Re: [whatwg/webidl] BREAKING: Convert the `unrestricted` keyword into an extended attribute (#857)

Very late to this, but in case it were to return:

Currently extended attributes are described like this:

> ...used to control how language bindings will handle those constructs...

And the extended attributes defined by Web IDL are described like this:

> This specification defines a number of extended attributes that are applicable to the ECMAScript language binding, which are described in § 3.3 Extended attributes.

That description doesn’t outright preclude the possibility that the “built-in” EAs could also be applicable to other language bindings — but it’s notable that if so, it would not be due to anything the spec states on the matter. Certain EAs seem like they surely ought to have significance to other bindings, but the current definitions of EAs stay true to the text quoted above: all of their effects and associated algorithms are specific to ECMAScript.
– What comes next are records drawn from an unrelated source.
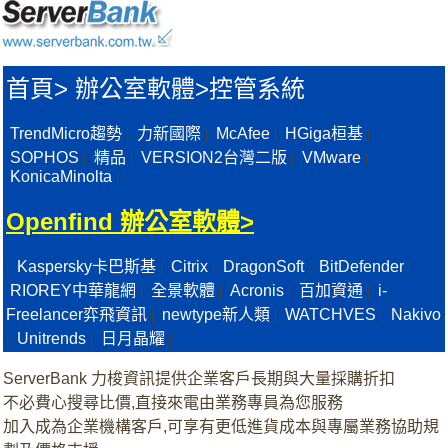
首頁
>
辦公室軟體>
控管系統
TrendMicro趨勢
力新國際
McAfee
HGiga桓基
|
|
|
|
SOPHOS
精品
VERSION2台灣二版
VMware
|
|
|
|
KonicaMinolta
|
Openfind 辦公室軟體>
Kaspersky卡巴斯基
Citrix
DragonSoft
BitDefender
|
|
|
|
|
RIOREY中華龍網
全景軟體
Acronis
百加資通
i-
|
|
|
|
Freelancer弈飛資訊
newtype新人類
WATCHVES
Nakivo
|
|
|
Unitrends
日月晶耀
|
|
|
ServerBank 力梭資訊提供企業客戶長期與大量採購折扣
不必費心搜尋比價,直接來電由業務專員為您服務
加入成為企業機構客戶,可享有更低進貨成本與專屬業務協助規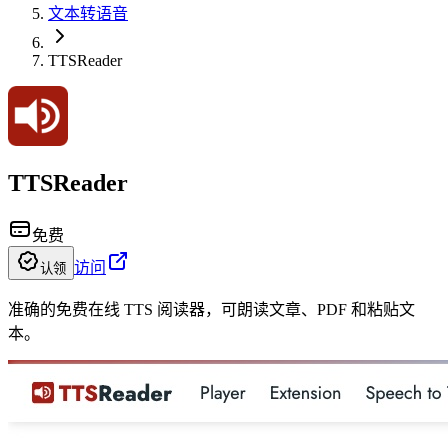
文本转语音
TTSReader
TTSReader
免费
访问
认领
准确的免费在线 TTS 阅读器，可朗读文章、PDF 和粘贴文
本。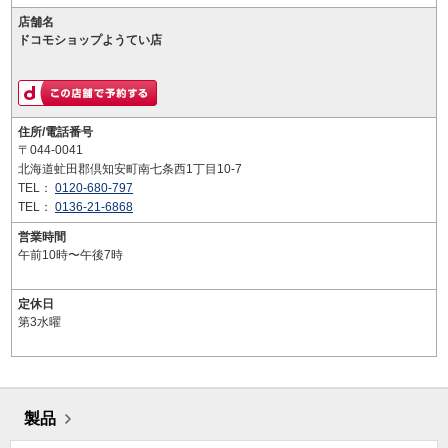
店舗名
ドコモショップようてい店
住所/電話番号
〒044-0041
北海道虻田郡倶知安町南七条西1丁目10-7
TEL：
0120-680-797
TEL：
0136-21-6868
営業時間
午前10時〜午後7時
定休日
第3水曜
製品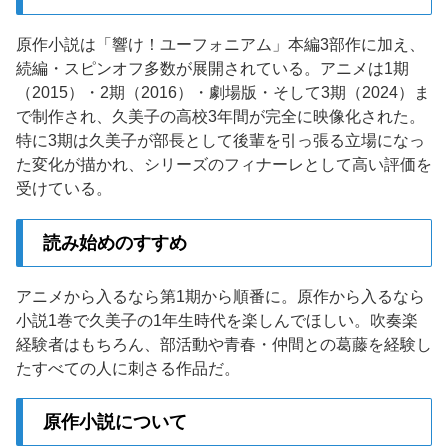
原作小説は「響け！ユーフォニアム」本編3部作に加え、
続編・スピンオフ多数が展開されている。アニメは1期
（2015）・2期（2016）・劇場版・そして3期（2024）ま
で制作され、久美子の高校3年間が完全に映像化された。
特に3期は久美子が部長として後輩を引っ張る立場になっ
た変化が描かれ、シリーズのフィナーレとして高い評価を
受けている。
読み始めのすすめ
アニメから入るなら第1期から順番に。原作から入るなら
小説1巻で久美子の1年生時代を楽しんでほしい。吹奏楽
経験者はもちろん、部活動や青春・仲間との葛藤を経験し
たすべての人に刺さる作品だ。
原作小説について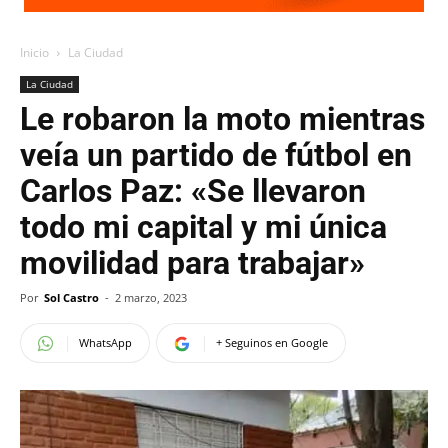
Inicio
La Ciudad
La Ciudad
Le robaron la moto mientras
veía un partido de fútbol en
Carlos Paz: «Se llevaron
todo mi capital y mi única
movilidad para trabajar»
Por
Sol Castro
-
2 marzo, 2023
WhatsApp
+ Seguinos en Google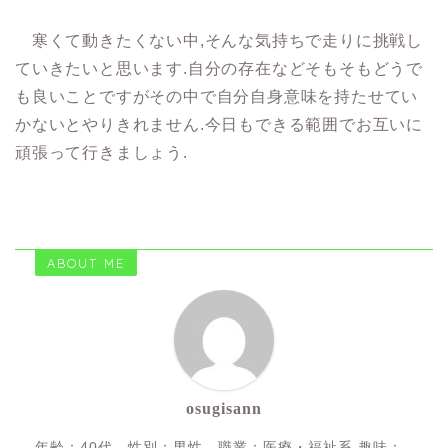
寒くて動きたくない中,そんな気持ちで走りに挑戦し
ていきたいと思います.自分の存在などそもそもどうで
も良いことですがその中で自分自身意味を持たせてい
かないとやりきれません.今日もできる範囲でお互いに
頑張って行きましょう.
ABOUT ME
osugisann
年齢：40代 性別：男性 職業：医療・福祉系 趣味：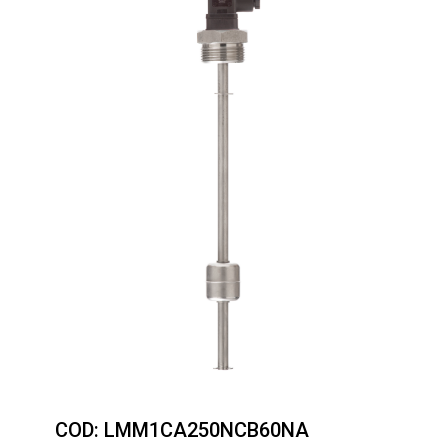
COD:
LMM1CA250NCB60NA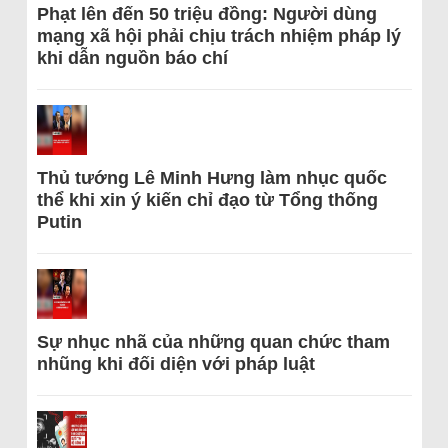
Phạt lên đến 50 triệu đồng: Người dùng
mạng xã hội phải chịu trách nhiệm pháp lý
khi dẫn nguồn báo chí
Thủ tướng Lê Minh Hưng làm nhục quốc
thể khi xin ý kiến chỉ đạo từ Tổng thống
Putin
Sự nhục nhã của những quan chức tham
nhũng khi đối diện với pháp luật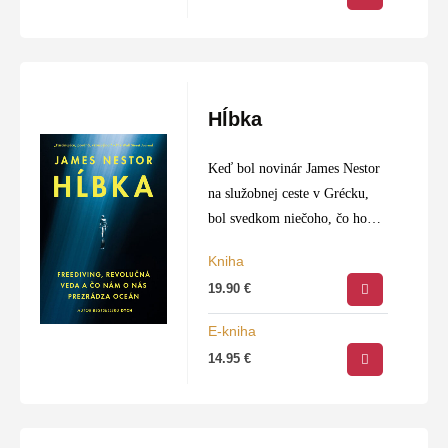
Hĺbka
Keď bol novinár James Nestor
na služobnej ceste v Grécku,
bol svedkom niečoho, čo ho
zmiatlo: muž sa na jeden
Kniha
nádych ponoril 300 metrov pod
19.90
€
hladinu a po štyroch
minútach…
E-kniha
14.95
€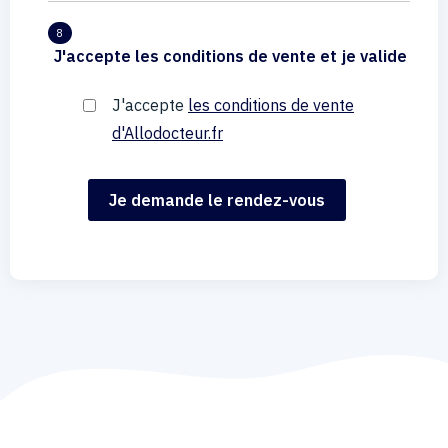
8
J'accepte les conditions de vente et je valide
J'accepte
les conditions de vente
d'Allodocteur.fr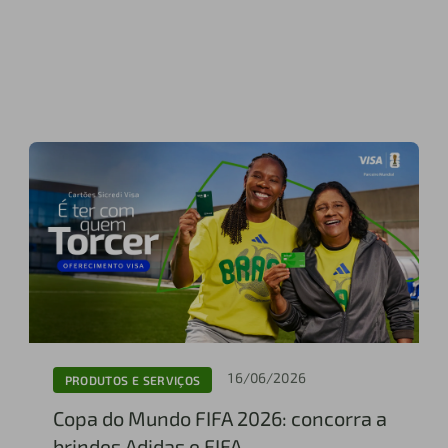
16/06/2026
PRODUTOS E SERVIÇOS
Copa do Mundo FIFA 2026: concorra a
brindes Adidas e FIFA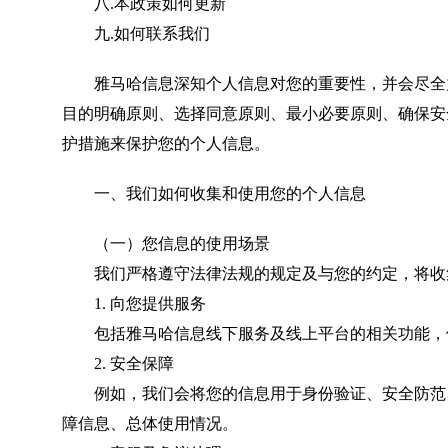
八.本政策如何更新
九.如何联系我们
雅马哈信息深知个人信息对您的重要性，并会尽全
目的明确原则、选择同意原则、最小必要原则、确保安
护措施来保护您的个人信息。
一、我们如何收集和使用您的个人信息
（一）您信息的使用场景
我们严格遵守法律法规的规定及与您的约定，将收集
1. 向您提供服务
包括雅马哈信息线下服务及线上平台的相关功能，例
2. 安全保障
例如，我们会将您的信息用于身份验证、安全防范、
障信息、总体使用情况。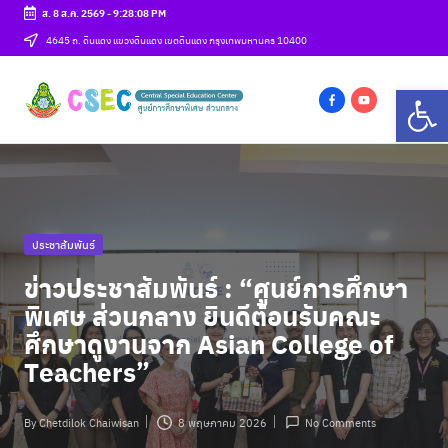
ส. 8 ส.ค. 2569
-
9:28:09 PM
Skip
4645 ถ. ดินแดง แขวงดินแดง เขตดินแดง กรุงเทพมหานคร 10400
to
ศู
Op
content
csec
น
f
y
a
o
ย์
c
u
ก
e
t
b
u
า
Posted
ประชาสัมพันธ์
o
b
ร
in
o
e
ข่าวประชาสัมพันธ์ : “ศูนย์การศึกษา
ศึ
k
พิเศษ ส่วนกลาง ยินดีต้อนรับคณะ
ก
ศึกษาดูงานจาก Asian College of
Teachers”
ษ
า
By
Chetdilok Chaiwisan
8 พฤษภาคม 2026
No Comments
Posted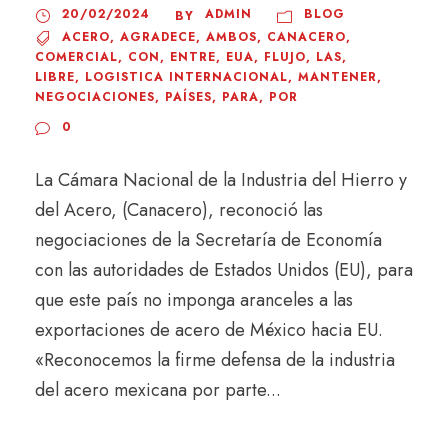
20/02/2024
ADMIN
BLOG
BY
ACERO
,
AGRADECE
,
AMBOS
,
CANACERO
,
COMERCIAL
,
CON
,
ENTRE
,
EUA
,
FLUJO
,
LAS
,
LIBRE
,
LOGISTICA INTERNACIONAL
,
MANTENER
,
NEGOCIACIONES
,
PAÍSES
,
PARA
,
POR
0
La Cámara Nacional de la Industria del Hierro y
del Acero, (Canacero), reconoció las
negociaciones de la Secretaría de Economía
con las autoridades de Estados Unidos (EU), para
que este país no imponga aranceles a las
exportaciones de acero de México hacia EU.
«Reconocemos la firme defensa de la industria
del acero mexicana por parte...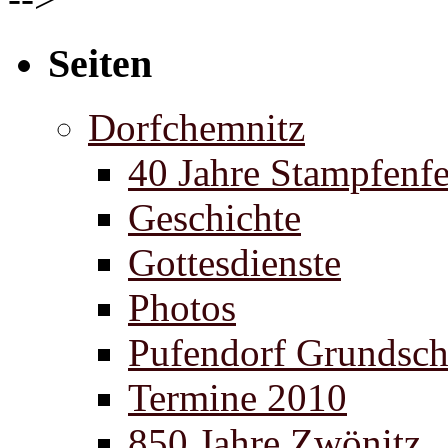
Seiten
Dorfchemnitz
40 Jahre Stampfenfe
Geschichte
Gottesdienste
Photos
Pufendorf Grundsch
Termine 2010
850 Jahre Zwönitz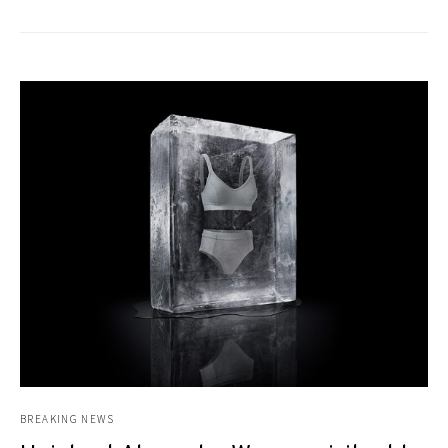
BREAKING NEWS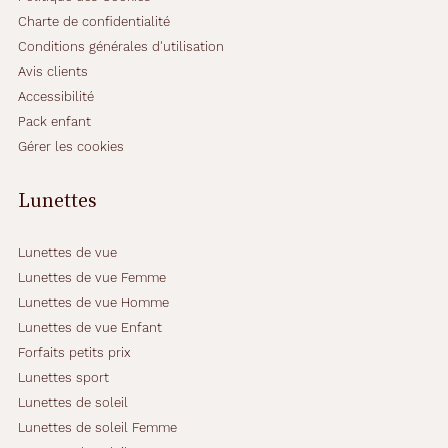
Charte de confidentialité
Conditions générales d'utilisation
Avis clients
Accessibilité
Pack enfant
Gérer les cookies
Lunettes
Lunettes de vue
Lunettes de vue Femme
Lunettes de vue Homme
Lunettes de vue Enfant
Forfaits petits prix
Lunettes sport
Lunettes de soleil
Lunettes de soleil Femme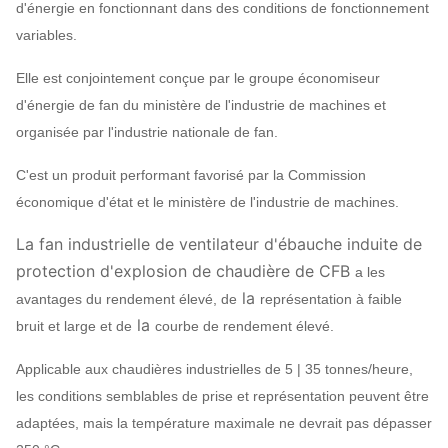
d'énergie en fonctionnant dans des conditions de fonctionnement
variables.
Elle est conjointement conçue par le groupe économiseur
d'énergie de fan du ministère de l'industrie de machines et
organisée par l'industrie nationale de fan.
C'est un produit performant favorisé par la Commission
économique d'état et le ministère de l'industrie de machines.
La fan industrielle de ventilateur d'ébauche induite de
protection d'explosion de chaudière de CFB
a les
la
avantages du rendement élevé, de
représentation à faible
la
bruit et large et de
courbe de rendement élevé.
Applicable aux chaudières industrielles de 5 | 35 tonnes/heure,
les conditions semblables de prise et représentation peuvent être
adaptées, mais la température maximale ne devrait pas dépasser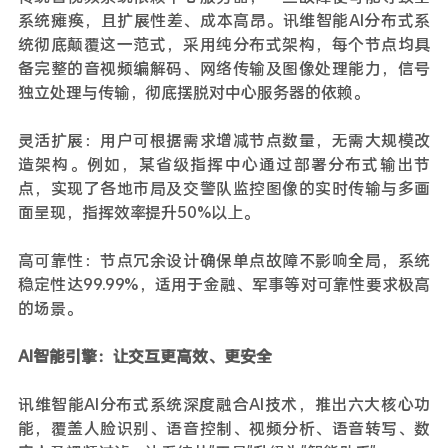
系统瘫痪，且扩展性差、成本高昂。讯维智能AI分布式系
统彻底颠覆这一范式，采用纯分布式架构，每个节点均具
备完整的音视频编解码、网络传输及图像处理能力，信号
独立处理与传输，彻底摆脱对中心服务器的依赖。
灵活扩展：用户可根据需求增减节点数量，无需大规模改
造架构。例如，某省级指挥中心通过部署分布式输出节
点，实现了各地市局及交警队监控图像的实时传输与多画
面呈现，指挥效率提升50%以上。
高可靠性：节点冗余设计确保单点故障不影响全局，系统
稳定性达99.99%，适用于金融、军事等对可靠性要求极高
的场景。
AI智能引擎：让交互更高效、更安全
讯维智能AI分布式系统深度融合AI技术，推出六大核心功
能，覆盖人脸识别、语音控制、视频分析、语音转写、数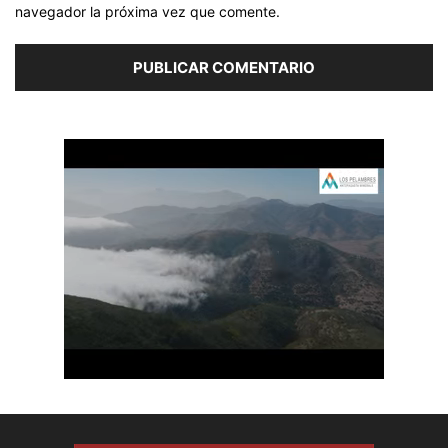
navegador la próxima vez que comente.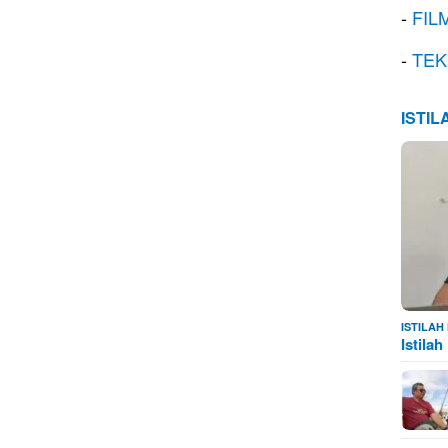
-
FIL
-
TEK
ISTI
ISTILA
Istila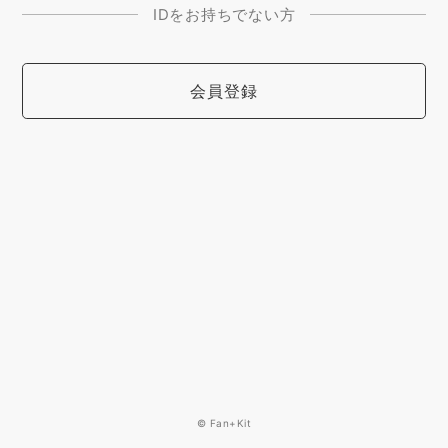
IDをお持ちでない方
会員登録
© Fan+Kit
CrossOriginIsolated, for example, is not defined in terms of its abstract effects but its concrete effects on the initialization of Web IDL constructs in a new ECMAScript realm.

Most non-exposure-related EAS don’t have an “intuitive” applicability outside of JS though. Looking at the existing applicable-to-numeric-types EAs, would there be any reason to believe that [Clamp] or [EnforceRange] should have significance for other language bindings? Their defined behavior appears pretty specific to ES’s Number type. In new bindings for a language with a native u64 type, it would be a bit odd if the setting a `[Clamp] long long` attribute to 0x20_0000_0000_0000 would mean it first gets converted it to 0x1F_FFFF_FFFF_FFFF (assuming a generous interpretation of all of the algorithm steps that wouldn’t be coherent anyway).

To me this makes it seem a lot like `unrestricted double` isn’t `double`-but-annotated. The Web IDL types proper have different value ranges — it’s not just about the behaviors realized at the boundary between ES and Web IDL.

This PR does (or would have) addressed this since this sentence is unqualified by anything specific to ES:

> When defined with the [Unrestricted] extended attribute, the float type additionally corresponds to the single-precision 32 bit IEEE 754 non-finite, and special "not a number" values (NaNs).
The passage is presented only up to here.